Landing that first big customer can be intoxicating. Just ask Tyson Toussant and Tim Coombs, cofounders of Return Textiles, a New York fabricmaker with a green bent. The avid outdoorsmen and former high school classmates spent six years developing Bionic Yarn, a more durable yet soft substitute for canvas. It’s made by wrapping plastic from recycled bottles around a polyester fiber and swaddling it all in cotton. Bionic Yarn is 30% stronger than canvas and dries 30% faster, claims Timberland, which this spring will launch a line of 80 Bionic boots, jackets and sneakers.
“We wanted to establish a brand that everyone associates with high quality, like Gore-Tex,” says Coombs, 34. Making yarn by shrinking landfills was a nice hook, he adds: “If we presented it right, it could turn into a movement.”
Easier said than done. Four years ago Toussant and Coombs hadn’t any sales. So when Cole Haan, the upscale shoemaker owned by Nike, ordered 3,000 yards of Bionic Yarn at $12 a yard for a new line of handbags, the twosome jumped at a contract. Recalls Coombs: “We were just so excited to have a customer.”

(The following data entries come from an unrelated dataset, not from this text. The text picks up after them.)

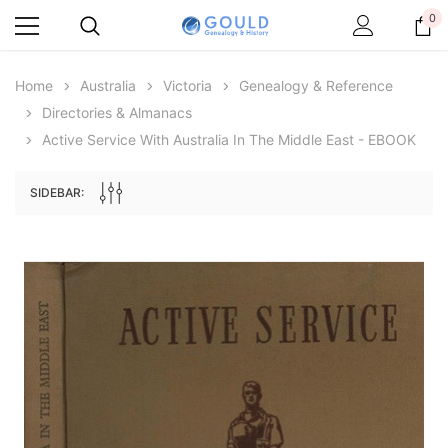
0
Home
Australia
Victoria
Genealogy & Reference
Directories & Almanacs
Active Service With Australia In The Middle East - EBOOK
SIDEBAR:
Archive Digital Books Australasia
Archive Digital Books Au
ians:
Peerage, Baronetage and Knightage of
Victoria Police Gazette 18
d edn
Great Britain and Ireland 1885 - EBOOK
$13.78
$6.89
$19.43
ADD TO CAR
ADD TO CART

Not that the agreement contained specifics about how Cole Haan would promote the yarn. Cole Haan’s ads, featuring tennis star Maria Sharapova, didn’t mention Bionic Yarn or that the bag was made from a new, environmentally friendly material. The multipage hangtags safety-pinned to the bags mentioned Bionic Yarn, but only briefly. While the bags sold out in a few months, Toussant and Coombs knew they had missed a critical opportunity to generate buzz with consumers. (Cole Haan’s purchasing department subsequently turned over, and it discontinued the line.)
The twosome spent 2009 crafting the story of Bionic Yarn and its (since patented) manufacturing process. That year rapper Pharrell Williams invested a “high six-figure” amount for a 30% equity stake in the company–enough to hire graphic designers to create slick brochures and a new website with color diagrams on Bionic’s manufacturing process.

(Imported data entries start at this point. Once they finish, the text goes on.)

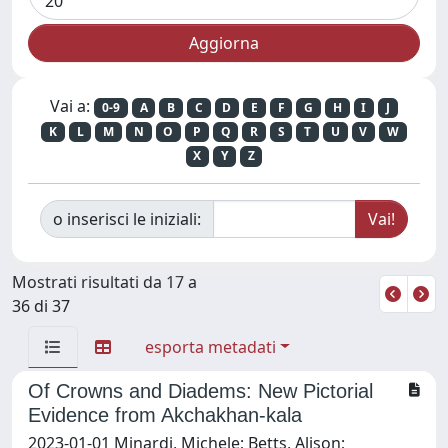
Vai a:
0-9
A
B
C
D
E
F
G
H
I
J
K
L
M
N
O
P
Q
R
S
T
U
V
W
X
Y
Z
o inserisci le iniziali:
Mostrati risultati da 17 a
36 di 37
esporta metadati
Of Crowns and Diadems: New Pictorial
Evidence from Akchakhan-kala
2023-01-01 Minardi, Michele; Betts, Alison;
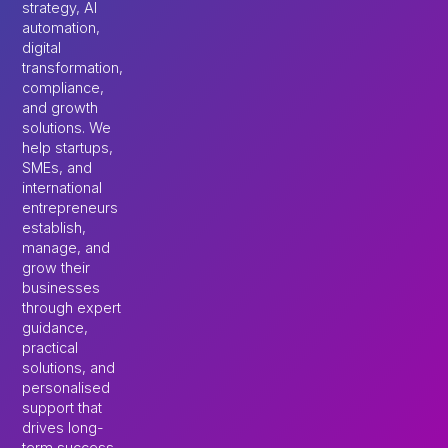
strategy, AI
automation,
digital
transformation,
compliance,
and growth
solutions. We
help startups,
SMEs, and
international
entrepreneurs
establish,
manage, and
grow their
businesses
through expert
guidance,
practical
solutions, and
personalised
support that
drives long-
term success.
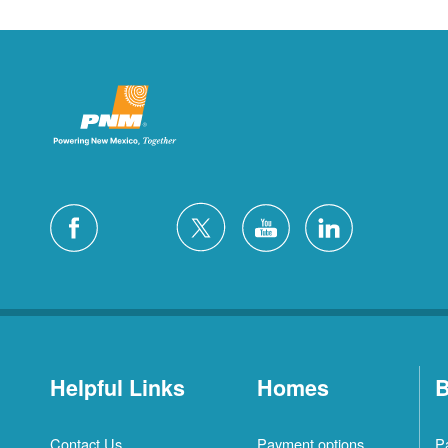
Helpful Links
Homes
B
Contact Us
Payment options
P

Next trick: finding influential customers willing to showcase the Bionic brand. Timberland, which preaches performance and sustainability, seemed a good fit. After courting the company for about a year, Toussant and Coombs met with its advanced materials design team. Timberland asked for samples of 40 colors in four thicknesses.
“It was a nightmare for our mill,” says Coombs, who scrounged a $200,000 loan from an undisclosed green-tech investor to cover
enough raw material to complete the order. As part of its “Reinvent Canvas” campaign, Timberland agreed to put Bionic’s name on the front of its hangtags and to pay for in-store displays showing how the yarn is made.
Last year Return Textiles generated $1.3 million in sales and churned through 1.7 million plastic bottles. Toussant and Coombs expect to triple revenue in 2011 thanks to Timberland and smaller deals with Italian sporting wear company Moncler and London retailer Topshop. Says Toussant: “You need partners who want to tell your story so the customer understands it.”